I. RELEVANT BACKGROUND

A. Factual Background

Plaintiff was born in 1992. (T. 80.) He completed the 11th grade. (T. 36, 72.) Generally, Plaintiff's alleged disability consists of anxiety, panic disorder, depression, agoraphobia, Ehlers-Danlos syndrome, migraines, and sleep disorder. (T. 68.) His alleged disability onset date is July 31, 2016. (T. 80.)

B. Procedural History

On August 2, 2017, Plaintiff applied for Supplemental Security Income (“SSI”) under Title XVI of the Social Security Act. (T. 80.) Plaintiff's application was initially denied, after which he timely requested a hearing before an Administrative Law Judge (“the ALJ”). On September 4, 2019, Plaintiff appeared before the ALJ, Rosanne M. Dummer. (T. 30-56.) On October 10, 2019, ALJ Dummer issued a written decision finding Plaintiff not disabled under the Social Security Act. (T. 7-29.) On June 22, 2020, the AC denied Plaintiff's request for review, rendering the ALJ's decision the final decision of the Commissioner. (T. 1-6.) Thereafter, Plaintiff timely sought judicial review in this Court.

C. The ALJ's Decision

Generally, in her decision, the ALJ made the following five findings of fact and conclusions of law. (T. 12-25.) First, the ALJ found Plaintiff had not engaged in substantial gainful activity since August 2, 2017. (T. 12.) Second, the ALJ found Plaintiff had the severe impairments of: generalized anxiety disorder, bipolar II disorder, major depressive disorder, panic disorder with agoraphobia, borderline personality disorder, mood disorder due to physical condition, episodic cannabis abuse and rule out cannabis dependence, and Ehlers-Danlos syndrome. (Id.) Third, the ALJ found Plaintiff did not have an impairment that meets or medically equals one of the listed impairments located in 20 C.F.R. Part 404, Subpart P, Appendix. 1. (T. 13.) Fourth, the ALJ found Plaintiff had the residual functional capacity (“RFC”) to perform: Before proceeding to step four, the ALJ determined that Plaintiff retained the RFC to perform medium work as defined in 20 C.F.R. § 416.967(c) except Plaintiff could:

lift/carry 50 pounds occasionally and 25 pounds frequently; sit six of eight hours, and stand/walk six of eight hours. [Plaintiff] should not work on ladders or scaffold, at unprotected heights, and should avoid work hazards, such as dangerous moving machinery. He should not perform at commercial driving. [Plaintiff] could occasionally climb ramps/stairs, balance, stoop, kneel, crouch, and crawl. He should avoid work around bright, flashing lights or loud noise (i.e., street construction). Secondary to mental impairments, [Plaintiff] could understand, remember, and carry out instructions for routine, repetitive, unskilled work; he could sustain attention and concentration for two-hour segments of time in an eight-hour day. [Plaintiff] could interact with coworkers and supervisors for work-related and task-oriented interactions; he could tolerate rare to no contact with the public. [Plaintiff] is able to adapt to changes in the work setting for routine, repetitive, unskilled work. He should not have to perform any job that requires mathematic calculations. [Plaintiff] should avoid fast pace or high production goal work.
(T. 14-15.) Fifth, the ALJ determined Plaintiff had no past relevant work; however, there were jobs that existed in significant numbers in the national economy Plaintiff could perform. (T. 23-25.)

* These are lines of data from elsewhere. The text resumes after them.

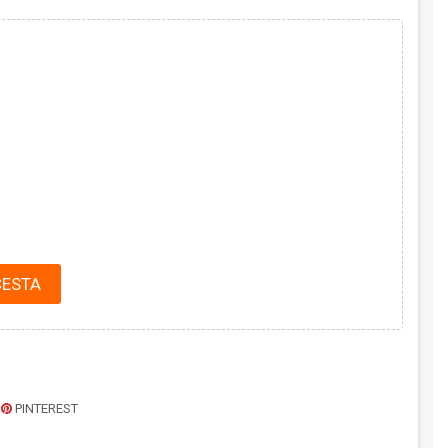
CESTA
PINTEREST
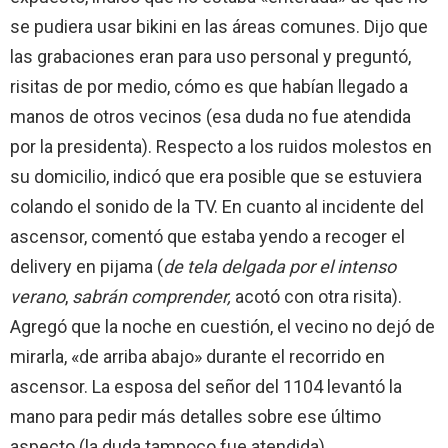
se pudiera usar bikini en las áreas comunes. Dijo que
las grabaciones eran para uso personal y preguntó,
risitas de por medio, cómo es que habían llegado a
manos de otros vecinos (esa duda no fue atendida
por la presidenta). Respecto a los ruidos molestos en
su domicilio, indicó que era posible que se estuviera
colando el sonido de la TV. En cuanto al incidente del
ascensor, comentó que estaba yendo a recoger el
delivery en pijama (
de tela delgada por el intenso
verano
,
sabrán comprender,
acotó con otra risita).
Agregó que la noche en cuestión, el vecino no dejó de
mirarla, «de arriba abajo» durante el recorrido en
ascensor. La esposa del señor del 1104 levantó la
mano para pedir más detalles sobre ese último
aspecto (la duda tampoco fue atendida).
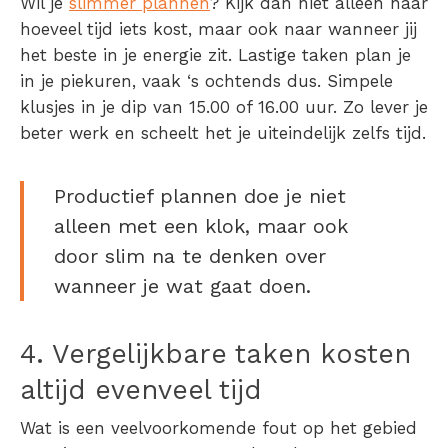
Wil je
slimmer plannen
? Kijk dan niet alleen naar
hoeveel tijd iets kost, maar ook naar wanneer jij
het beste in je energie zit. Lastige taken plan je
in je piekuren, vaak ‘s ochtends dus. Simpele
klusjes in je dip van 15.00 of 16.00 uur. Zo lever je
beter werk en scheelt het je uiteindelijk zelfs tijd.
Productief plannen doe je niet
alleen met een klok, maar ook
door slim na te denken over
wanneer je wat gaat doen.
4. Vergelijkbare taken kosten
altijd evenveel tijd
Wat is een veelvoorkomende fout op het gebied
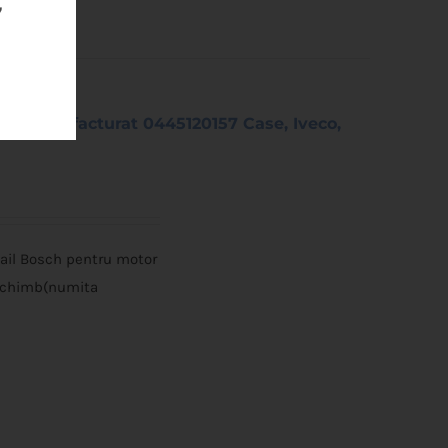
7
Remanufacturat 0445120157 Case, Iveco,
l Bosch pentru motor
a schimb(numita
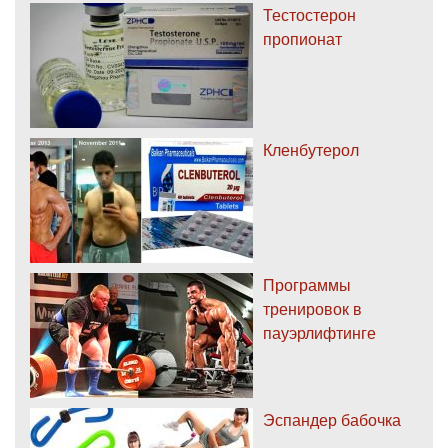
Тестостерон
пропионат
Кленбутерол
Программы
тренировок в
пауэрлифтинге
Эспандер бабочка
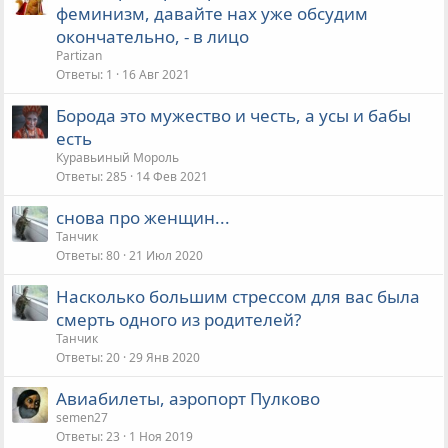
феминизм, давайте нах уже обсудим
окончательно, - в лицо
Partizan
Ответы
1
16 Авг 2021
Борода это мужество и честь, а усы и бабы
есть
Куравьиный Мороль
Ответы
285
14 Фев 2021
снова про женщин...
Танчик
Ответы
80
21 Июл 2020
Насколько большим стрессом для вас была
смерть одного из родителей?
Танчик
Ответы
20
29 Янв 2020
Авиабилеты, аэропорт Пулково
semen27
Ответы
23
1 Ноя 2019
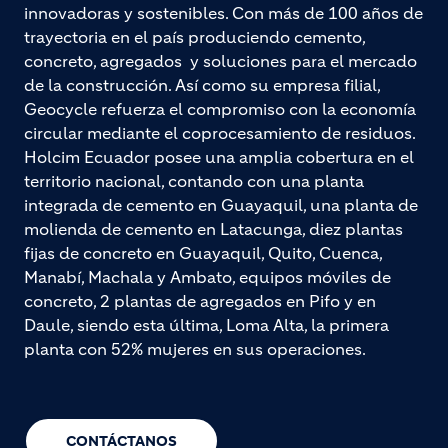
innovadoras y sostenibles. Con más de 100 años de
trayectoria en el país produciendo cemento,
concreto, agregados y soluciones para el mercado
de la construcción. Así como su empresa filial,
Geocycle refuerza el compromiso con la economía
circular mediante el coprocesamiento de residuos.
Holcim Ecuador posee una amplia cobertura en el
territorio nacional, contando con una planta
integrada de cemento en Guayaquil, una planta de
molienda de cemento en Latacunga, diez plantas
fijas de concreto en Guayaquil, Quito, Cuenca,
Manabí, Machala y Ambato, equipos móviles de
concreto, 2 plantas de agregados en Pifo y en
Daule, siendo esta última, Loma Alta, la primera
planta con 52% mujeres en sus operaciones.
CONTÁCTANOS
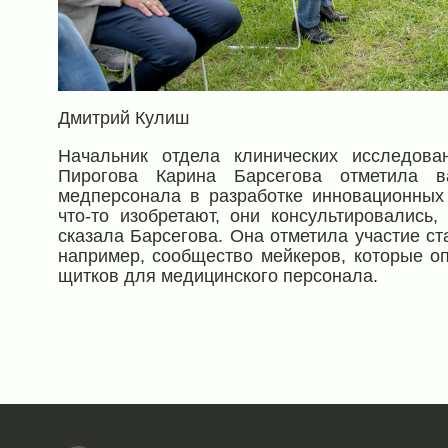
Дмитрий Кулиш
Начальник отдела клинических исследов
Пирогова Карина Барсегова отметила в
медперсонала в разработке инновационных 
что-то изобретают, они консультировались,
сказала Барсегова. Она отметила участие с
например, сообщество мейкеров, которые о
щитков для медицинского персонала.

II. THE PARTIES' BRIEFINGS ON PLAINTIFF'S MOTION

A. Plaintiff's Arguments

Plaintiff makes one argument in support of his motion for judgment on the pleadings. Plaintiff argues the RFC is not supported by substantial evidence because the opinion of the medical expert was vague, the ALJ did not properly weigh the opinion of the treating nurse practitioner, and the ALJ erred in giving more weight to the non- examining medical expert over the treating source. (Dkt. No. 11 at 8-11.) Plaintiff also filed a reply in which she deemed no reply necessary. (Dkt. No. 13.)

B. Defendant's Arguments

In response, Defendant makes one argument. Defendant argues the ALJ's mental RFC finding was supported by substantial evidence. (Dkt. No. 12 at 6-16.)

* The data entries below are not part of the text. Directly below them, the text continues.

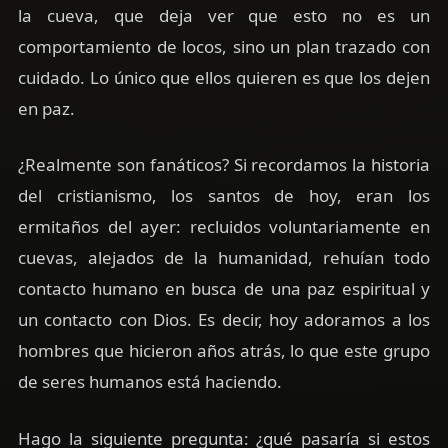
la cueva, que deja ver que esto no es un
comportamiento de locos, sino un plan trazado con
cuidado. Lo único que ellos quieren es que los dejen
en paz.
¿Realmente son fanáticos? Si recordamos la historia
del cristianismo, los santos de hoy, eran los
ermitaños del ayer: recluidos voluntariamente en
cuevas, alejados de la humanidad, rehuían todo
contacto humano en busca de una paz espiritual y
un contacto con Dios. Es decir, hoy adoramos a los
hombres que hicieron años atrás, lo que este grupo
de seres humanos está haciendo.
Hago la siguiente pregunta: ¿qué pasaría si estos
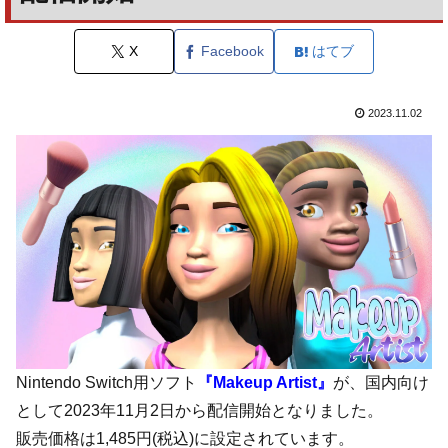
X
Facebook
はてブ
2023.11.02
Nintendo Switch用ソフト
『Makeup Artist』
が、国内向け
として2023年11月2日から配信開始となりました。
販売価格は1,485円(税込)に設定されています。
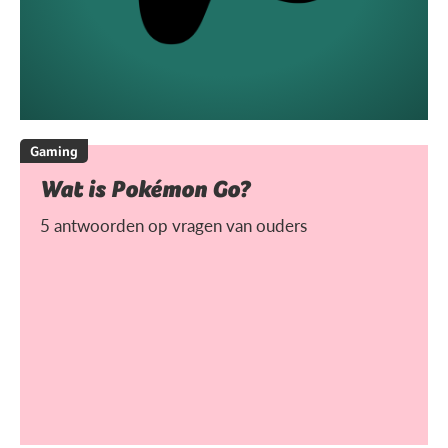
Gaming
Wat is Pokémon Go?
5 antwoorden op vragen van ouders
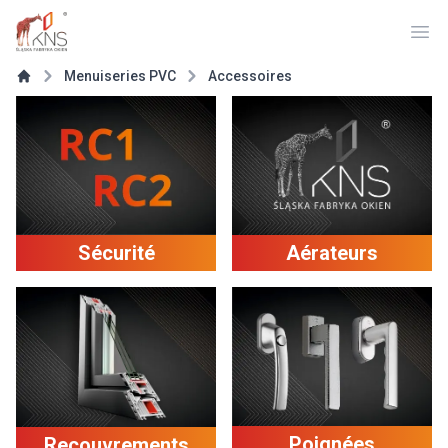
Ope
Menuiseries PVC
Accessoires
Aérateurs
Sécurité
Poignées
Recouvrements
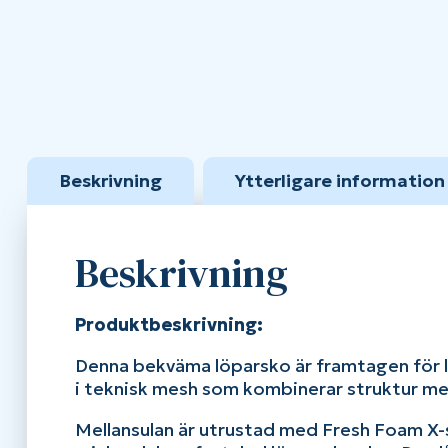
Beskrivning
Ytterligare information
Beskrivning
Produktbeskrivning:
Denna bekväma löparsko är framtagen för lö
i teknisk mesh som kombinerar struktur med
Mellansulan är utrustad med Fresh Foam X-s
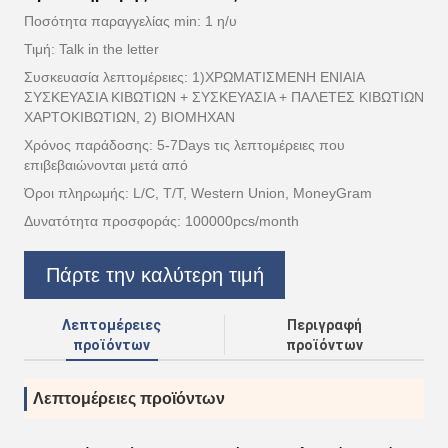
Ποσότητα παραγγελίας min: 1 η/υ
Τιμή: Talk in the letter
Συσκευασία λεπτομέρειες: 1)ΧΡΩΜΑΤΙΣΜΕΝΗ ΕΝΙΑΙΑ
ΣΥΣΚΕΥΑΣΙΑ ΚΙΒΩΤΙΩΝ + ΣΥΣΚΕΥΑΣΙΑ + ΠΑΛΕΤΕΣ ΚΙΒΩΤΙΩΝ
ΧΑΡΤΟΚΙΒΩΤΙΩΝ, 2) ΒΙΟΜΗΧΑΝ
Χρόνος παράδοσης: 5-7Days τις λεπτομέρειες που
επιβεβαιώνονται μετά από
Όροι πληρωμής: L/C, T/T, Western Union, MoneyGram
Δυνατότητα προσφοράς: 100000pcs/month
Πάρτε την καλύτερη τιμή
Λεπτομέρειες
Περιγραφή
προϊόντων
προϊόντων
Λεπτομέρειες προϊόντων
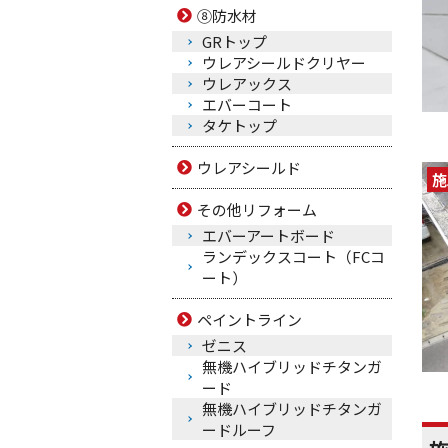
⑧防水材
GRトップ
ウレアシールドクリヤー
ウレアックス
エバーコート
タケトップ
ウレアシールド
施
その他リフォーム
エバーアートボード
ランデックスコート（FCコ
ート）
ペイントライン
ゼニス
無機ハイブリッドチタンガ
ード
無機ハイブリッドチタンガ
ードルーフ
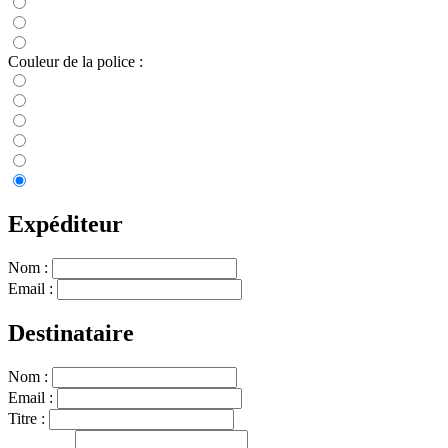
Couleur de la police :
Expéditeur
Nom :
Email :
Destinataire
Nom :
Email :
Titre :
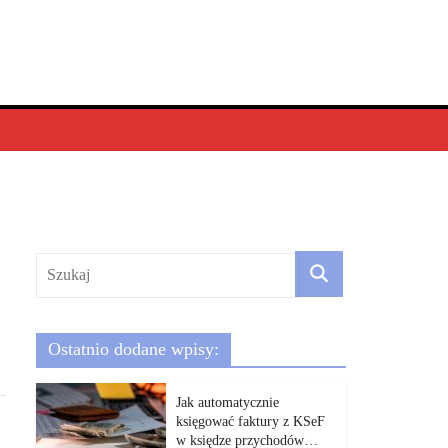
Ostatnio dodane wpisy:
Jak automatycznie
księgować faktury z KSeF
w księdze przychodów…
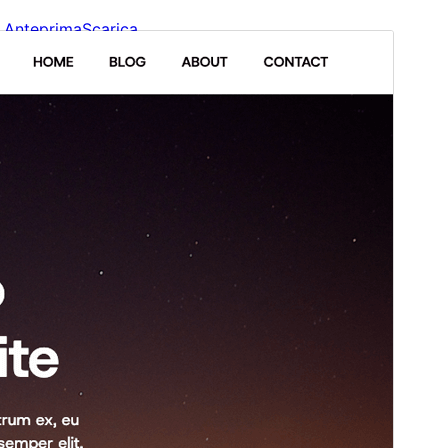
Anteprima
Scarica
Questo è un tema child di
Bakery and
Pastry
.
Versione
1.2
Ultimo aggiornamento
2 Febbraio 2026
Installazioni attive
800+
Versione WordPress
6.0
Versione PHP
5.6
Homepage del tema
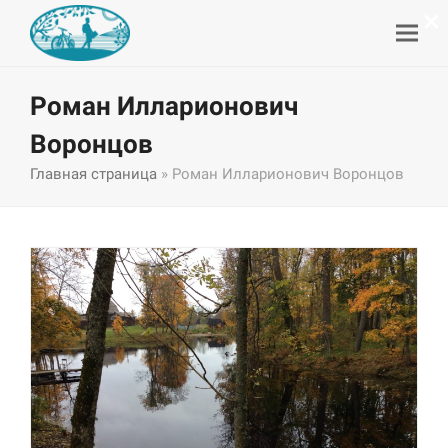
×
Роман Илларионович
Воронцов
Главная страница
»
Роман Илларионович Воронцов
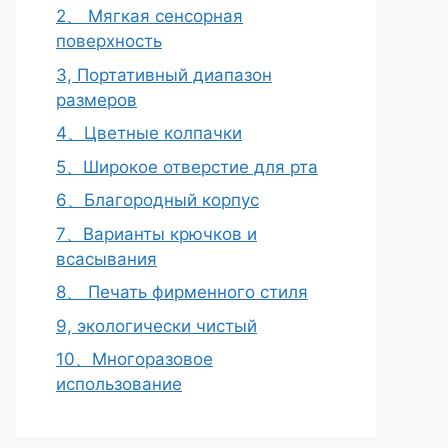
2、 Мягкая сенсорная
поверхность
3, Портативный диапазон
размеров
4、Цветные колпачки
5、Широкое отверстие для рта
6、Благородный корпус
7、Варианты крючков и
всасывания
8、 Печать фирменного стиля
9, экологически чистый
10、Многоразовое
использование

III. RELEVANT LEGAL STANDARD

A. Standard of Review

A court reviewing a denial of disability benefits may not determine de novo whether an individual is disabled. See 42 U.S.C. §§ 405(g), 1383(c)(3); Wagner v. Sec'y of Health & Human Servs., 906 F.2d 856, 860 (2d Cir. 1990). Rather, the Commissioner's determination will only be reversed if the correct legal standards were not applied, or it was not supported by substantial evidence. See Johnson v. Bowen, 817 F.2d 983, 986 (2d Cir. 1987) (“Where there is a reasonable basis for doubt whether the ALJ applied correct legal principles, application of the substantial evidence standard to uphold a finding of no disability creates an unacceptable risk that a claimant will be deprived of the right to have her disability determination made according to the correct legal principles.”); Grey v. Heckler, 721 F.2d 41, 46 (2d Cir. 1983); Marcus v. Califano, 615 F.2d 23, 27 (2d Cir. 1979).

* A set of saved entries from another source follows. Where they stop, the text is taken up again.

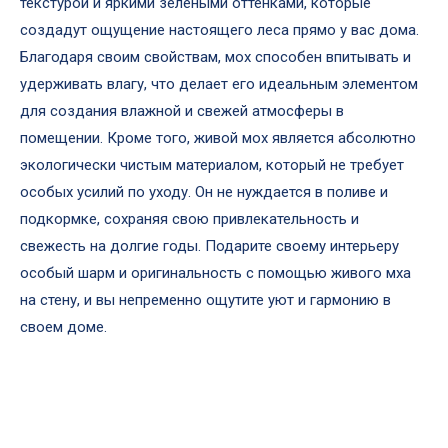
текстурой и яркими зелеными оттенками, которые
создадут ощущение настоящего леса прямо у вас дома.
Благодаря своим свойствам, мох способен впитывать и
удерживать влагу, что делает его идеальным элементом
для создания влажной и свежей атмосферы в
помещении. Кроме того, живой мох является абсолютно
экологически чистым материалом, который не требует
особых усилий по уходу. Он не нуждается в поливе и
подкормке, сохраняя свою привлекательность и
свежесть на долгие годы. Подарите своему интерьеру
особый шарм и оригинальность с помощью живого мха
на стену, и вы непременно ощутите уют и гармонию в
своем доме.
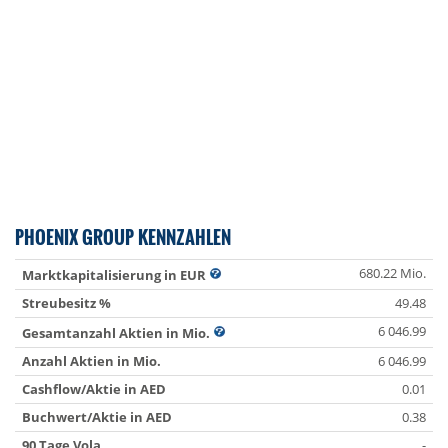
PHOENIX GROUP KENNZAHLEN
680.22 Mio.
Marktkapitalisierung in EUR
Streubesitz %
49.48
6 046.99
Gesamtanzahl Aktien in Mio.
Anzahl Aktien in Mio.
6 046.99
Cashflow/Aktie in AED
0.01
Buchwert/Aktie in AED
0.38
90 Tage Vola
-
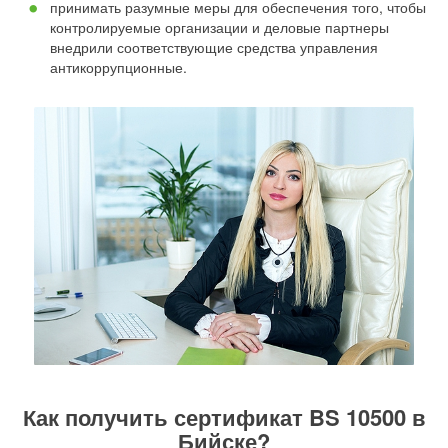
принимать разумные меры для обеспечения того, чтобы
контролируемые организации и деловые партнеры
внедрили соответствующие средства управления
антикоррупционные.
Как получить сертификат BS 10500 в
Бийске?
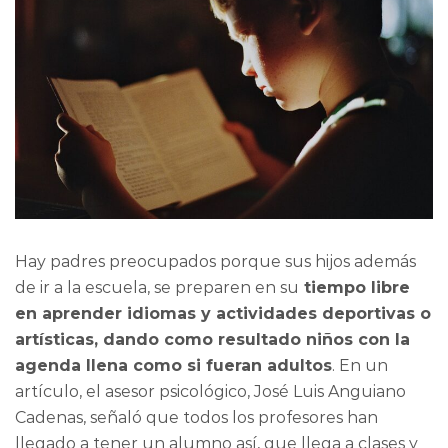
Hay padres preocupados porque sus hijos además
de ir a la escuela, se preparen en su
tiempo libre
en aprender idiomas y actividades deportivas o
artísticas, dando como resultado niños con la
agenda llena como si fueran adultos
. En un
artículo, el asesor psicológico, José Luis Anguiano
Cadenas, señaló que todos los profesores han
llegado a tener un alumno así, que llega a clases y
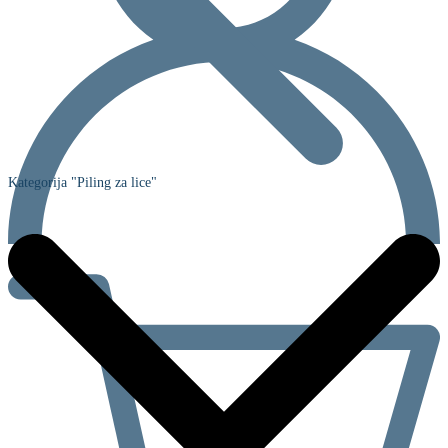
Kategorija "Piling za lice"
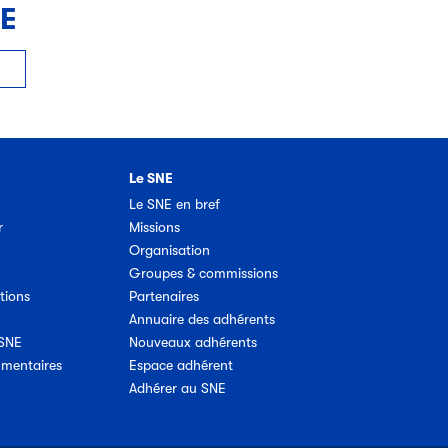
NE
Le SNE
Le SNE en bref
r
Missions
Organisation
Groupes & commissions
tions
Partenaires
Annuaire des adhérents
 SNE
Nouveaux adhérents
umentaires
Espace adhérent
Adhérer au SNE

“Substantial evidence” is evidence that amounts to “more than a mere scintilla, ” and has been defined as “such relevant evidence as a reasonable mind might accept as adequate to support a conclusion.” Richardson v. Perales, 402 U.S. 389, 401, 91 S.Ct. 1420, 1427 (1971). Where evidence is deemed susceptible to more than one rational interpretation, the Commissioner's conclusion must be upheld. See Rutherford v. Schweiker, 685 F.2d 60, 62 (2d Cir. 1982).

“To determine on appeal whether the ALJ's findings are supported by substantial evidence, a reviewing court considers the whole record, examining evidence from both sides, because an analysis of the substantiality of the evidence must also include that which detracts from its weight.” Williams v. Bowen, 859 F.2d 255, 258 (2d Cir. 1988).

If supported by substantial evidence, the Commissioner's finding must be sustained “even where substantial evidence may support the plaintiff's position and despite that the court's independent analysis of the evidence may differ from the [Commissioner's].” Rosado v. Sullivan, 805 F.Supp. 147, 153 (S.D.N.Y. 1992). In other words, this Court must afford the Commissioner's determination considerable deference, and may not substitute “its own judgment for that of the [Commissioner], even if it might justifiably have reached a different result upon a de novo review.” Valente v. Sec'y of Health & Human Servs., 733 F.2d 1037, 1041 (2d Cir. 1984).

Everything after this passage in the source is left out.